*Activity*.
Every line below should be copied exactly; drop the pictures.

___ Records shown ___

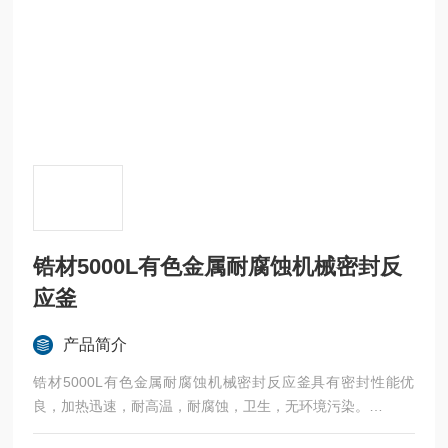
锆材5000L有色金属耐腐蚀机械密封反
应釜
产品简介
锆材5000L有色金属耐腐蚀机械密封反应釜具有密封性能优
良，加热迅速，耐高温，耐腐蚀，卫生，无环境污染。
广泛应用于科研，实验室试验，化工，食品，涂料，热熔胶，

___

*Finished exercise*.
锆材5000L有色金属耐腐蚀机械密封反
应釜
产品简介
锆材5000L有色金属耐腐蚀机械密封反应釜具有密封性能优
良，加热迅速，耐高温，耐腐蚀，卫生，无环境污染。
广泛应用于科研，实验室试验，化工，食品，涂料，热熔胶，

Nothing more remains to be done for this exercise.